Every kid has the right to celebrate his or her birthday.

I am sorry, but I just cannot take cupcakes away from kids on their birthdays - it just does not sit well with me.

And every mother has the RIGHT to decide how to celebrate that birthday! Being a mom of children with food allergies, it is increasingly hard to keep them safe when a mother stops at a supermarket and picks up pre-made cupcakes made with nuts.

I by no means deprive my children of a birthday celebration. They wake up in the morning to the table set in their theme, with the birthday present there and we make a special breakfast. They love it.

But IMHO school is for education, not birthday party central.

ellie
 

carres1973

Cathlete
While I agree that kids should have healthier choices at school, I don't think it is right to mandate what can be brought in for birthdays or what other children bring in for lunch. As someone else stated, if she doesn't want her children to eat sweet snacks, then they don't have to participate. There are several children in my DD and DSs school that do not participate in birthday celebrations (Jehovah's Witness) or the pledge of allegiance.

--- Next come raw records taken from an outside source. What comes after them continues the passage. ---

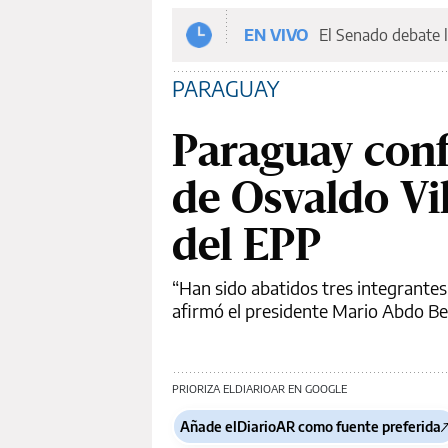
EN VIVO
El Senado debate l
PARAGUAY
Paraguay con
de Osvaldo Vill
del EPP
“Han sido abatidos tres integrantes
afirmó el presidente Mario Abdo Benít
PRIORIZA ELDIARIOAR EN GOOGLE
Añade elDiarioAR como fuente preferida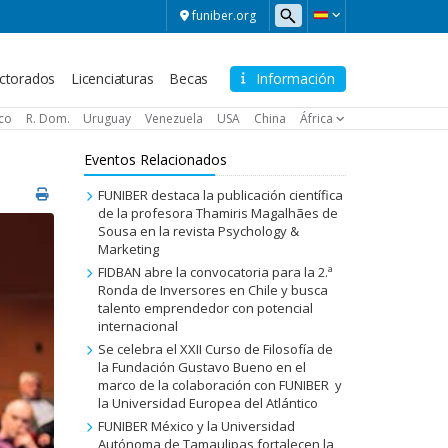
funiber.org
ctorados
Licenciaturas
Becas
Información
ico
R. Dom.
Uruguay
Venezuela
USA
China
África
Eventos Relacionados
FUNIBER destaca la publicación científica
de la profesora Thamiris Magalhães de
Sousa en la revista Psychology &
Marketing
FIDBAN abre la convocatoria para la 2.ª
Ronda de Inversores en Chile y busca
talento emprendedor con potencial
internacional
Se celebra el XXII Curso de Filosofía de
la Fundación Gustavo Bueno en el
marco de la colaboración con FUNIBER y
la Universidad Europea del Atlántico
FUNIBER México y la Universidad
Autónoma de Tamaulipas fortalecen la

IMHO, she should police her own house and stay out of everyone elses.

Carrie
 

Fembot40

Cathlete
This was a few years ago, when my DD was in fourth grade, and the school policy was no junk food for snack. I sent her to school with a homemade oatmeal chocolate chip cookie. Keep in mind I used 1/4 the amount of mini chips called for, used whole cut oats and shredded carrot in place of some of the sugar. Her teacher yanked her cookie off of her desk and threw it in the garbage and told her not to bring in any more junk food. Their policy is also no junk food for birthday celebrations, only fruit or vegetables. I ended up spending roughly $25 for a fresh fruit salad for her to bring in. What happened to the good old days when you could make economical cupcakes that were sure to be eaten, rather than fresh fruit, most of which was never touched? :rolleyes:

It's okay for kids to eat chewy granola bars, fruit chewies, Pop Tarts, and Cheese Its, but not a homemade cookie. Teachers need to teach, not police our kids lunches and snacks.